== WHAT IS REQUIRED ==
Take the lines from the one with "z dnia 9 czerwca 2025" to the end of the listing, both ends included, and quote them exactly, leaving pictures out.

━━━ DATA FOR THIS EXERCISE ━━━

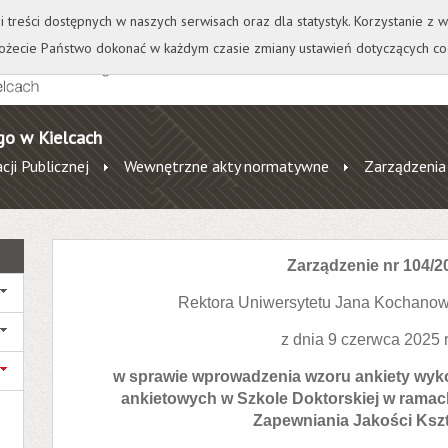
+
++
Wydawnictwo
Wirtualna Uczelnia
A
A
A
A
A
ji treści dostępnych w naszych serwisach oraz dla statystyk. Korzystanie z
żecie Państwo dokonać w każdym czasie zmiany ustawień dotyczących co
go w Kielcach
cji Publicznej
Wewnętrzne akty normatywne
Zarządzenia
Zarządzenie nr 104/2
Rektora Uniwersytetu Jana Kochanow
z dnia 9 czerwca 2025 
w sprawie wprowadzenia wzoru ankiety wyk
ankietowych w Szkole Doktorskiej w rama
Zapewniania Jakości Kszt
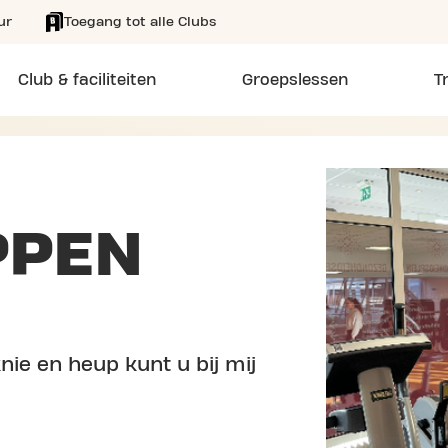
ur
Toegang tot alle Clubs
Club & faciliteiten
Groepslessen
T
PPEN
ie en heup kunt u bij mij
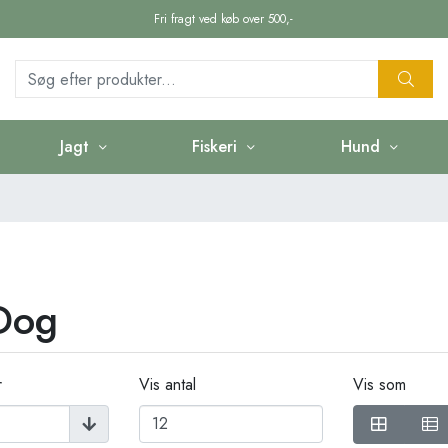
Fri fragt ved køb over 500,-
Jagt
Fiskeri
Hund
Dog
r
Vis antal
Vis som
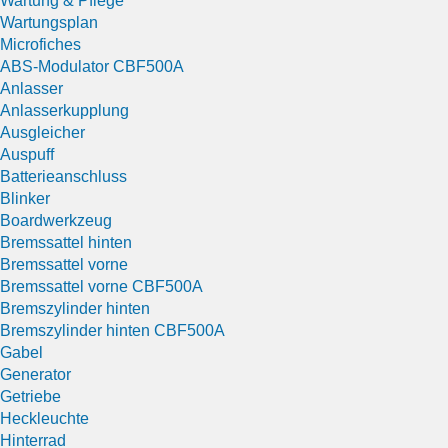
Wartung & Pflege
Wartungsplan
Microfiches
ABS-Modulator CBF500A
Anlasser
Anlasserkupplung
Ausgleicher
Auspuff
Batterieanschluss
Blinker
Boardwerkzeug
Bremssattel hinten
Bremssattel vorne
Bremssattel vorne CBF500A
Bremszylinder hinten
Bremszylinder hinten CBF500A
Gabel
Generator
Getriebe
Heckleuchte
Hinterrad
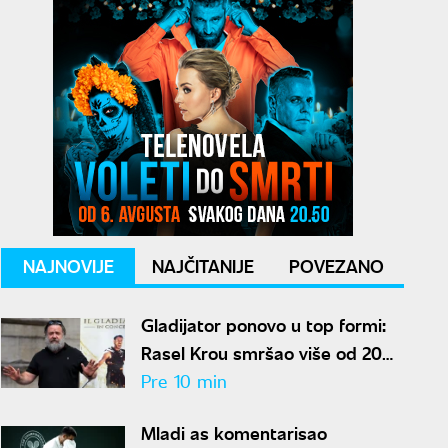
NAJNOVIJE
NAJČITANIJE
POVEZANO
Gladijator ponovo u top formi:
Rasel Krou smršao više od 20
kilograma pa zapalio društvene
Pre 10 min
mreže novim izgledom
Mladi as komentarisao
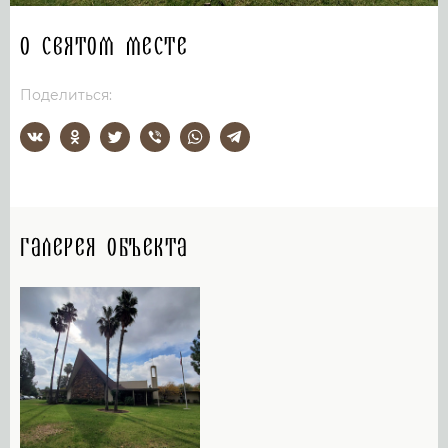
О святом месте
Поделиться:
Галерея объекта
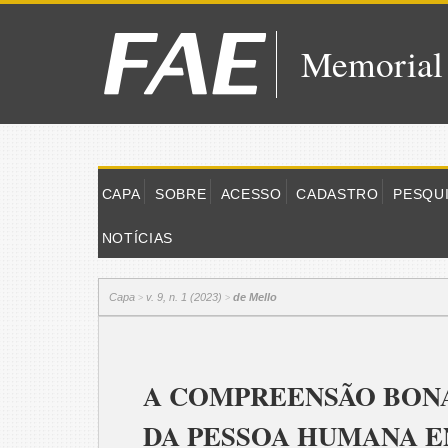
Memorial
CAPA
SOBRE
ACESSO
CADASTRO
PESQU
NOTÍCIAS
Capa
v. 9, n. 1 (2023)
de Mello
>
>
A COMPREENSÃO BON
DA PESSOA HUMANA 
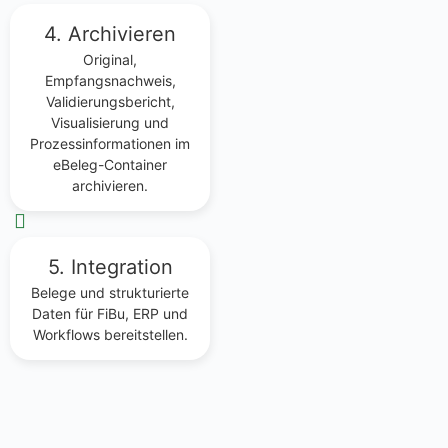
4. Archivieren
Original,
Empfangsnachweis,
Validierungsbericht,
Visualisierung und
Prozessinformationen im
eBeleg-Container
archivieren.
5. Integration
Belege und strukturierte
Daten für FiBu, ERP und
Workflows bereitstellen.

━━━

== SOLUTION TO THIS PROBLEM ==
z dnia 9 czerwca 2025 
w sprawie wprowadzenia wzoru ankiety wyk
ankietowych w Szkole Doktorskiej w rama
Zapewniania Jakości Kszt
ur
Toegang tot alle Clubs
Club & faciliteiten
Groepslessen
T
PPEN
ie en heup kunt u bij mij
Fri fragt ved køb over 500,-
Jagt
Fiskeri
Hund
Dog
r
Vis antal
Vis som
Wartung & Pflege
Wartungsplan
Microfiches
ABS-Modulator CBF500A
Anlasser
Anlasserkupplung
Ausgleicher
Auspuff
Batterieanschluss
Blinker
Boardwerkzeug
Bremssattel hinten
Bremssattel vorne
Bremssattel vorne CBF500A
Bremszylinder hinten
Bremszylinder hinten CBF500A
Gabel
Generator
Getriebe
Heckleuchte
Hinterrad
NAJNOVIJE
NAJČITANIJE
POVEZANO
Gladijator ponovo u top formi:
Rasel Krou smršao više od 20
kilograma pa zapalio društvene
Pre 10 min
mreže novim izgledom
Mladi as komentarisao
О святом месте
Поделиться:
Галерея объекта
Memorial
CAPA
SOBRE
ACESSO
CADASTRO
PESQU
NOTÍCIAS
Capa
v. 9, n. 1 (2023)
de Mello
>
>
A COMPREENSÃO BON
DA PESSOA HUMANA 
4. Archivieren
Original,
Empfangsnachweis,
Validierungsbericht,
Visualisierung und
Prozessinformationen im
eBeleg-Container
archivieren.
5. Integration
Belege und strukturierte
Daten für FiBu, ERP und
Workflows bereitstellen.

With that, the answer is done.